Epoca Fiorucci
A Ca’ Pesaro, un altro avvincente dialogo tra moda e cultura, questa volta grazie alla pirotecnica creatività di Elio Fiorucci, il celebre creativo milanese scomparso nel 2015, da molti definito il “paladino della moda democratica”.
Comunicato stampa
Fiorucci, figlio di un commerciante di calzature, fu una personalità unica in questo
campo, capace di rivoluzionare la moda e il mercato – quando alla fine degli anni
sessanta portò a Milano lo spirito libero e trasgressivo della Swinging London – e
di formare il gusto di almeno due generazioni di giovani. Le sue idee innovative, le
proposte sempre all’avanguardia rispetto agli input del pronto-moda, l’apertura
ad altri mondi e culture, da cui traeva ispirazione, lo rendevano un fuoriclasse.

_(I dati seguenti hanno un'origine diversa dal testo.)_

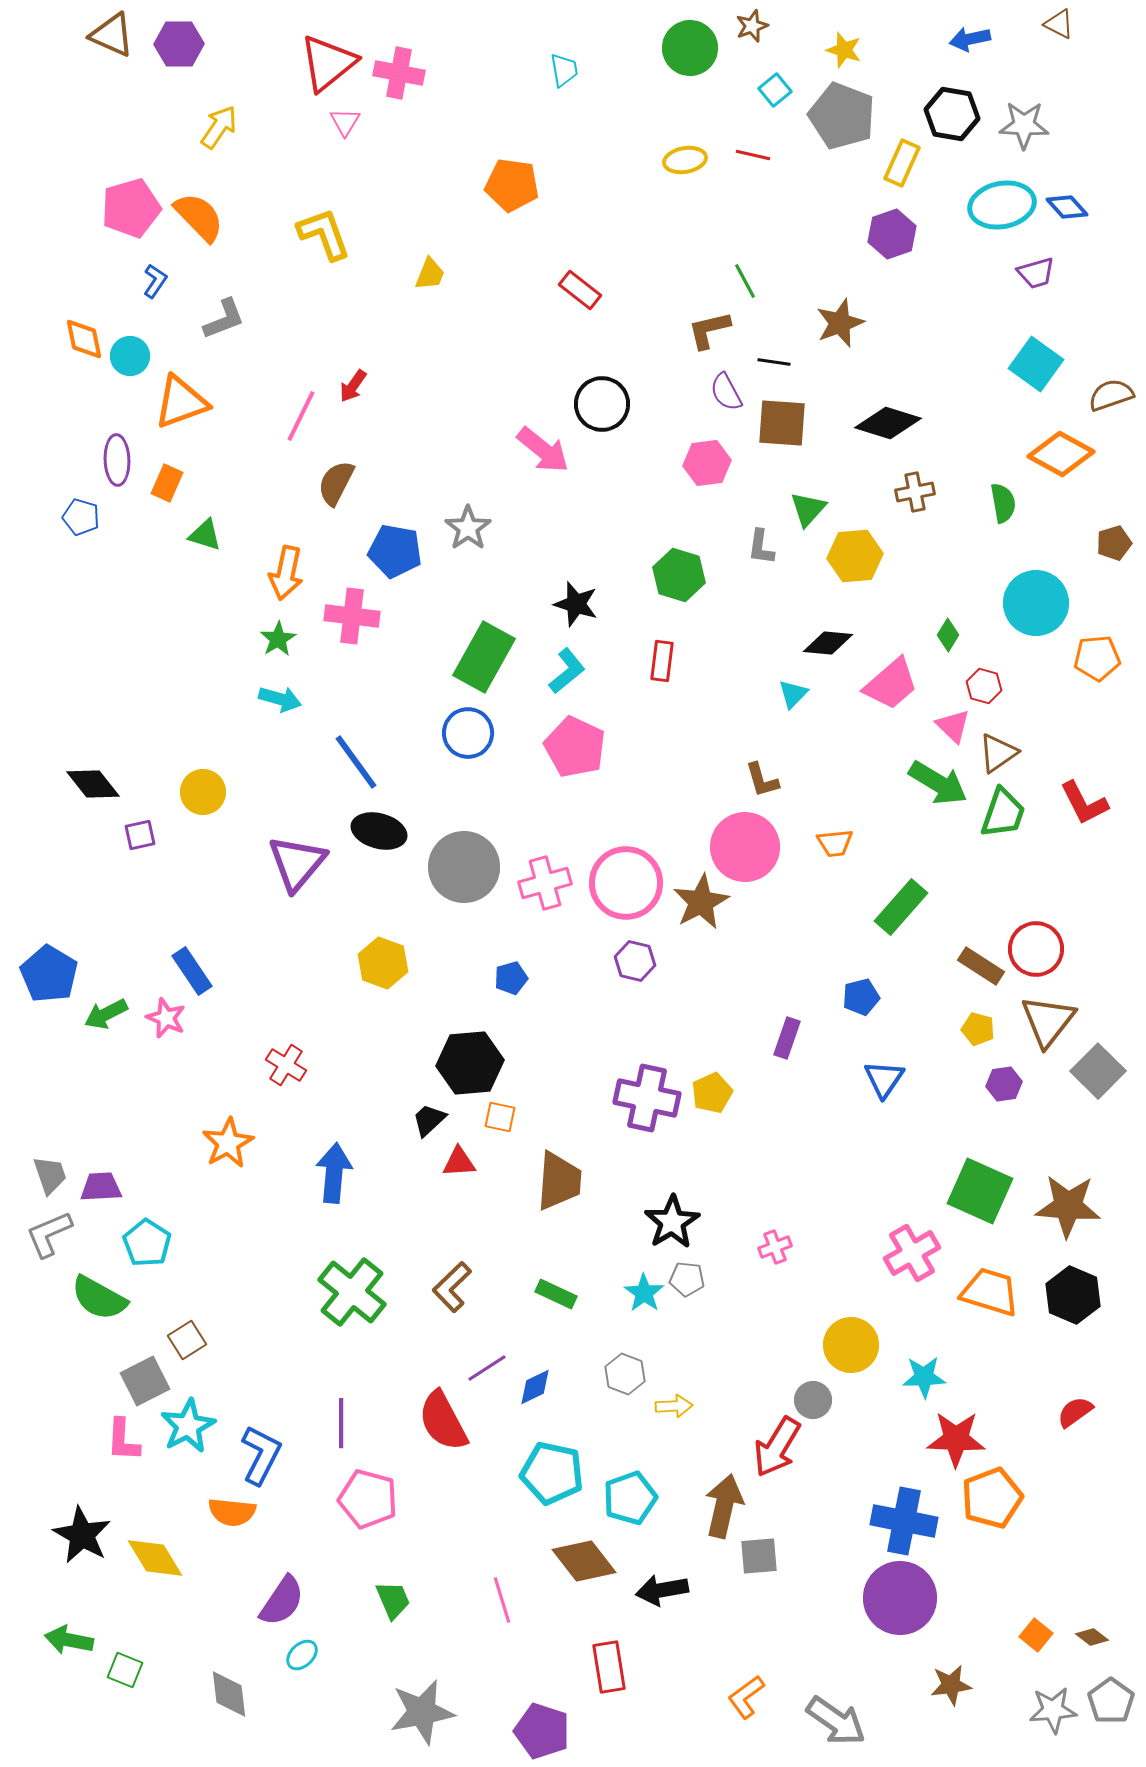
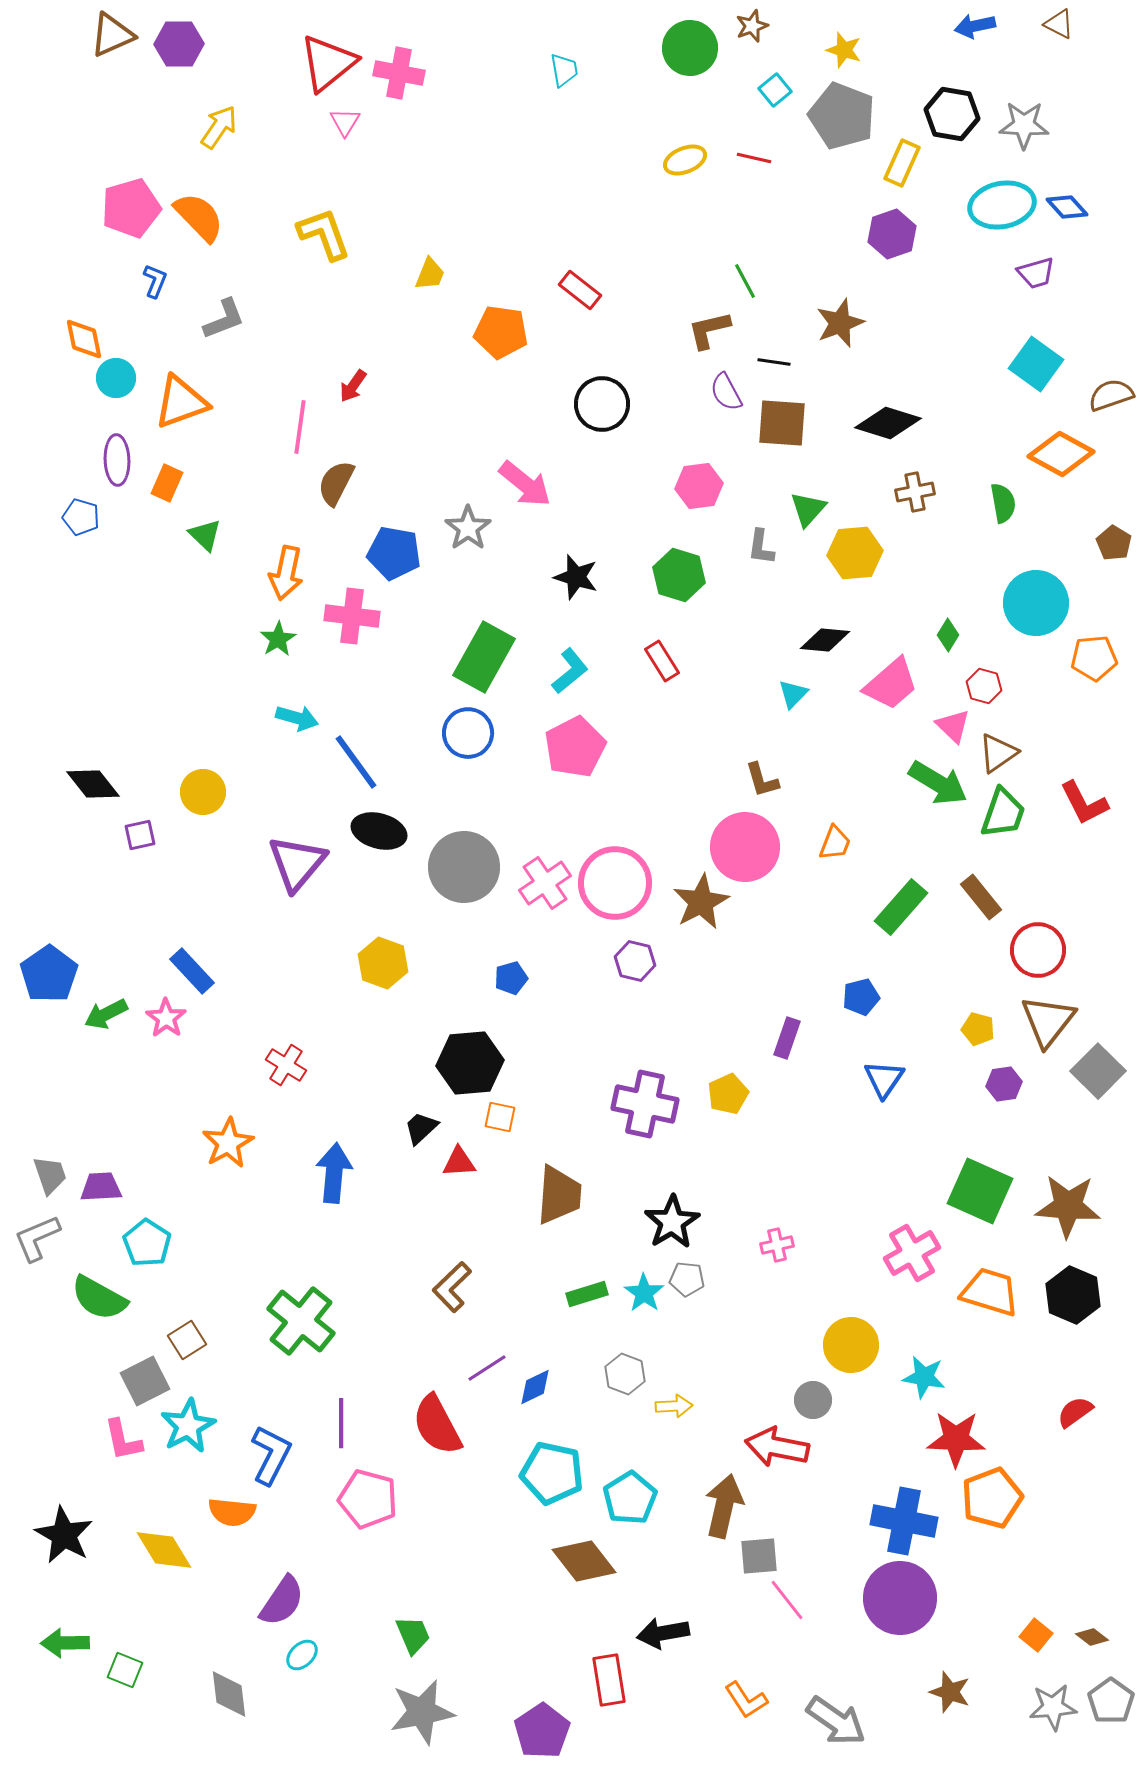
brown triangle at (112, 35): rotated 48 degrees counterclockwise
blue arrow at (970, 39): moved 5 px right, 13 px up
red line at (753, 155): moved 1 px right, 3 px down
yellow ellipse at (685, 160): rotated 12 degrees counterclockwise
orange pentagon at (512, 185): moved 11 px left, 147 px down
blue L-shape at (155, 281): rotated 12 degrees counterclockwise
cyan circle at (130, 356): moved 14 px left, 22 px down
pink line at (301, 416): moved 1 px left, 11 px down; rotated 18 degrees counterclockwise
pink arrow at (543, 450): moved 18 px left, 34 px down
pink hexagon at (707, 463): moved 8 px left, 23 px down
green triangle at (205, 535): rotated 27 degrees clockwise
brown pentagon at (1114, 543): rotated 24 degrees counterclockwise
blue pentagon at (395, 551): moved 1 px left, 2 px down
yellow hexagon at (855, 556): moved 3 px up
black star at (576, 604): moved 27 px up
black diamond at (828, 643): moved 3 px left, 3 px up
orange pentagon at (1097, 658): moved 3 px left
red rectangle at (662, 661): rotated 39 degrees counterclockwise
cyan L-shape at (567, 671): moved 3 px right
cyan arrow at (280, 699): moved 17 px right, 19 px down
pink pentagon at (575, 747): rotated 20 degrees clockwise
orange trapezoid at (835, 843): rotated 63 degrees counterclockwise
pink cross at (545, 883): rotated 18 degrees counterclockwise
pink circle at (626, 883): moved 11 px left
red circle at (1036, 949): moved 2 px right, 1 px down
brown rectangle at (981, 966): moved 69 px up; rotated 18 degrees clockwise
blue rectangle at (192, 971): rotated 9 degrees counterclockwise
blue pentagon at (49, 974): rotated 6 degrees clockwise
pink star at (166, 1018): rotated 12 degrees clockwise
yellow pentagon at (712, 1093): moved 16 px right, 1 px down
purple cross at (647, 1098): moved 2 px left, 6 px down
black trapezoid at (429, 1120): moved 8 px left, 8 px down
brown trapezoid at (559, 1181): moved 14 px down
gray L-shape at (49, 1234): moved 12 px left, 4 px down
pink cross at (775, 1247): moved 2 px right, 2 px up; rotated 8 degrees clockwise
green cross at (352, 1292): moved 51 px left, 29 px down
green rectangle at (556, 1294): moved 31 px right; rotated 42 degrees counterclockwise
cyan star at (924, 1377): rotated 12 degrees clockwise
red semicircle at (443, 1421): moved 6 px left, 4 px down
pink L-shape at (123, 1440): rotated 15 degrees counterclockwise
red arrow at (777, 1447): rotated 70 degrees clockwise
blue L-shape at (261, 1455): moved 10 px right
cyan pentagon at (630, 1498): rotated 12 degrees counterclockwise
black star at (82, 1535): moved 18 px left
yellow diamond at (155, 1558): moved 9 px right, 8 px up
black arrow at (662, 1590): moved 1 px right, 43 px down
green trapezoid at (393, 1600): moved 20 px right, 35 px down
pink line at (502, 1600): moved 285 px right; rotated 21 degrees counterclockwise
green arrow at (69, 1640): moved 4 px left, 3 px down; rotated 12 degrees counterclockwise
red rectangle at (609, 1667): moved 13 px down
brown star at (951, 1685): moved 1 px left, 7 px down; rotated 27 degrees clockwise
orange L-shape at (746, 1697): moved 3 px down; rotated 87 degrees counterclockwise
gray star at (1053, 1710): moved 3 px up
purple pentagon at (542, 1731): rotated 20 degrees clockwise
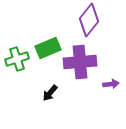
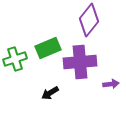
green cross: moved 2 px left
black arrow: rotated 18 degrees clockwise
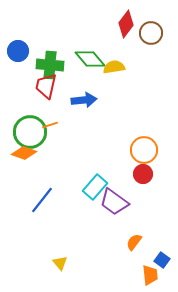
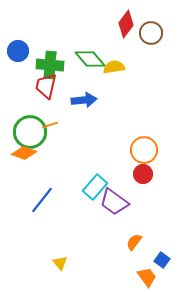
orange trapezoid: moved 3 px left, 2 px down; rotated 30 degrees counterclockwise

Poi c’era la passione per l’arte e l’architettura contemporanea, che portò Fiorucci
a circondarsi di architetti come Sottsass, Mendini, Branzi, De Lucchi – grandi
innovatori al pari suo – o di artisti del calibro di Keith Haring, Jean-Michel
Basquiat, Andy Warhol, ai quali non chiedeva “opere” ma contributi creativi per
realizzare luoghi, narrazioni, eventi dove protagonisti erano la persona e i suoi
desideri. Fiorucci è stato così il primo “stilista” a livello internazionale ad affidare ai
più grandi architetti, grafici e designer la rappresentazione e la comunicazione dei
suoi capi e accessori d’abbigliamento, intesi come estensione delle persone e della
loro identità.
Perché, per Elio, il prodotto, l’oggetto creato, rappresentava lo strumento per
parlare d’altro: “Fiorucci – sostiene Aldo Colonetti – è stato una sorta di Marcel
Duchamp non solo della moda ma, si potrebbe dire, nel modo di disegnare le
cose, gli spazi, le relazioni tra l’oggetto e la persona”.
Come lui stesso scriveva, “per cercare idee nuove e progettare, è necessario
guardare gli altri, andare al di là delle apparenze, leggere tra le righe dei linguaggi,
non solo della moda, ma soprattutto della vita quotidiana. Moda per me significa i
diversi modi di vivere il proprio corpo, le proprie abitudini, così che ciascuno sia
in grado di essere se stesso”.
Narrare l’avventura intellettuale di Elio Fiorucci significa dunque ricostruire
un’epoca, una rivoluzione del costume - quella del rock, delle ragazze yè-yè,
dei figli dei fiori, dell’opposizone al gusto borghese - di cui egli è stato al tempo
stesso straordinario interprete e acuto artefice, ma significa anche mettere in luce un
arcipelago di legami, relazioni, di esperienze uniche.